Unity Software, the Underdog Poised to Power the Physical AI Revolution

Unity Software, the Underdog Poised to Power the Physical AI Revolution

Wall Street loves writing obituaries too early.

Back in 2020, for example, Unity Software (U) was one of the hottest IPOs in tech. Investors couldn’t get enough of the pitch: a rendering engine that would power the future of 3D content – most notably, the “metaverse” and other immersive worlds. Almost overnight, the company was valued in the tens of billions, reaching a $40 billion-plus market cap within three months of going public.

But the hype burned out just as quickly. The tech required for a good experience – like Meta‘s (META) VR headsets – is expensive; not to mention cumbersome. Enthusiasts were let down by clunky interfaces, poor integration, and underwhelming virtual worlds. And the metaverse became the butt of a joke. 

Meta lost billions on the endeavor. And Unity got tossed into the bin of “yesterday’s fads.”

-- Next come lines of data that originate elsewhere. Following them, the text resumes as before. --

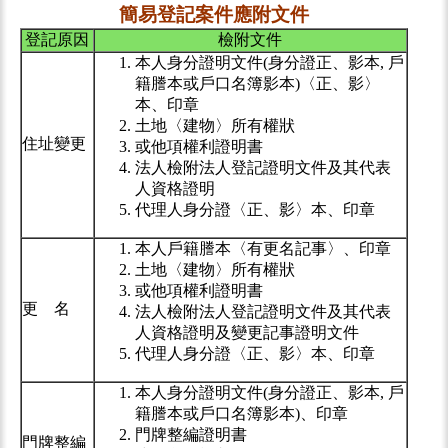
簡易登記案件應附文件
登記原因
檢附文件
本人身分證明文件(身分證正、影本, 戶
籍謄本或戶口名簿影本)〈正、影〉
本、印章
土地〈建物〉所有權狀
住址變更
或他項權利證明書
法人檢附法人登記證明文件及其代表
人資格證明
代理人身分證〈正、影〉本、印章
本人戶籍謄本〈有更名記事〉、印章
土地〈建物〉所有權狀
或他項權利證明書
更 名
法人檢附法人登記證明文件及其代表
人資格證明及變更記事證明文件
代理人身分證〈正、影〉本、印章
本人身分證明文件(身分證正、影本, 戶
籍謄本或戶口名簿影本)、印章
門牌整編證明書
門牌整編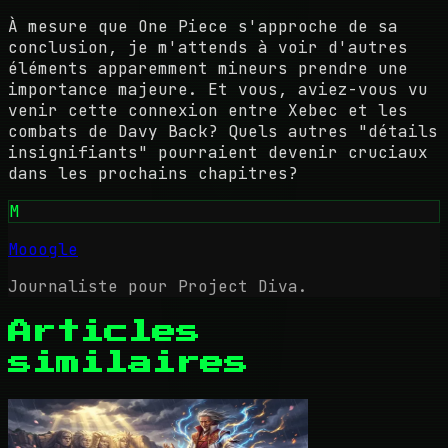
À mesure que One Piece s'approche de sa
conclusion, je m'attends à voir d'autres
éléments apparemment mineurs prendre une
importance majeure. Et vous, aviez-vous vu
venir cette connexion entre Xebec et les
combats de Davy Back? Quels autres "détails
insignifiants" pourraient devenir cruciaux
dans les prochains chapitres?
M
Mooogle
Journaliste pour Project Diva.
Articles
similaires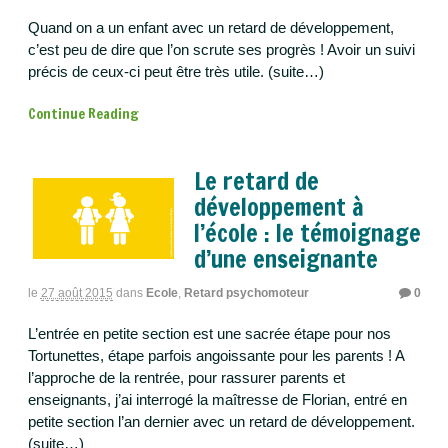
Quand on a un enfant avec un retard de développement,
c’est peu de dire que l’on scrute ses progrès ! Avoir un suivi
précis de ceux-ci peut être très utile. (suite…)
Continue Reading
Le retard de
développement à
l’école : le témoignage
d’une enseignante
le
27 août 2015
dans
Ecole
,
Retard psychomoteur
0
L’entrée en petite section est une sacrée étape pour nos
Tortunettes, étape parfois angoissante pour les parents ! A
l’approche de la rentrée, pour rassurer parents et
enseignants, j’ai interrogé la maîtresse de Florian, entré en
petite section l’an dernier avec un retard de développement.
(suite…)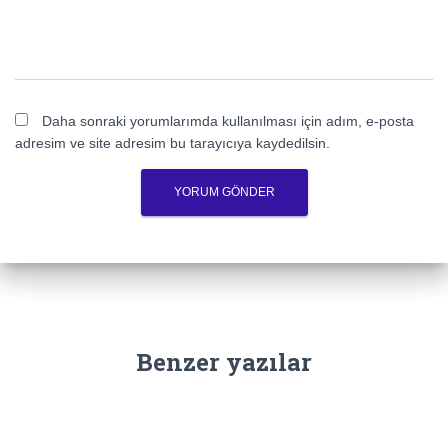
Daha sonraki yorumlarımda kullanılması için adım, e-posta
adresim ve site adresim bu tarayıcıya kaydedilsin.
Benzer yazılar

But here’s the thing: Wall Street may have buried Unity too soon… Because as it turns out, Unity wasn’t built for the metaverse but what comes after. And that next stage is only just now coming into view.

Let me explain.

The Three Waves of AI – and Why Unity Software Hits the Third

To see why Unity may be on the cusp of a comeback, you need to understand the three waves of AI.

Wave One: Large Language Models (LLMs) 

This was the “ChatGPT moment”; when AI went mainstream and was cemented into the daily lives of workers and students around the world. LLMs proved AI could read, write, converse – and improve.

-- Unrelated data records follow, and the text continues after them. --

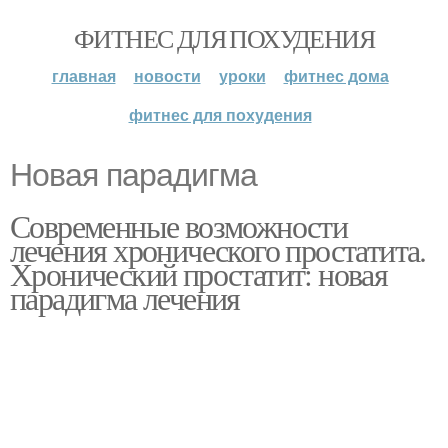
ФИТНЕС ДЛЯ ПОХУДЕНИЯ
главная
новости
уроки
фитнес дома
фитнес для похудения
Новая парадигма
Современные возможности
лечения хронического простатита.
Хронический простатит: новая
парадигма лечения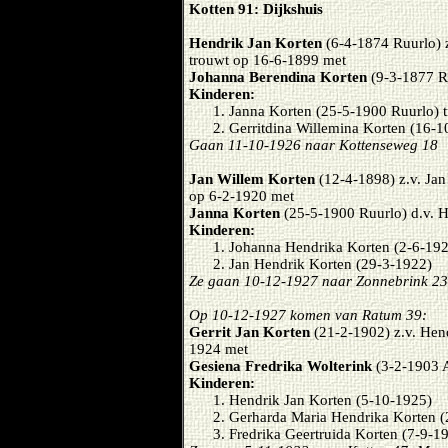
Kotten 91: Dijkshuis
Hendrik Jan Korten
(6-4-1874 Ruurlo) z
trouwt op 16-6-1899 met
Johanna Berendina Korten
(9-3-1877 R
Kinderen:
Janna Korten (25-5-1900 Ruurlo) 
Gerritdina Willemina Korten (16-
Gaan 11-10-1926 naar Kottenseweg 18
Jan Willem Korten
(12-4-1898) z.v. Ja
op 6-2-1920 met
Janna Korten
(25-5-1900 Ruurlo) d.v. 
Kinderen:
Johanna Hendrika Korten (2-6-19
Jan Hendrik Korten (29-3-1922)
Ze gaan 10-12-1927 naar Zonnebrink 23
Op 10-12-1927 komen van Ratum 39:
Gerrit Jan Korten
(21-2-1902) z.v. Hen
1924 met
Gesiena Fredrika Wolterink
(3-2-1903 
Kinderen:
Hendrik Jan Korten (5-10-1925)
Gerharda Maria Hendrika Korten (
Fredrika Geertruida Korten (7-9-1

This wave’s big winners were companies like OpenAI, Anthropic, and Microsoft (MSFT).

Wave Two: Agentic AI 

Now, if the first wave taught AI to talk, the second wave is teaching it to do. Agentic systems are designed with the ability to perceive, reason, and act autonomously to achieve a goal, rather than just responding to direct commands or questions.

In other words, this wave is all about having AI execute tasks across software, websites, and workflows, all on its own. 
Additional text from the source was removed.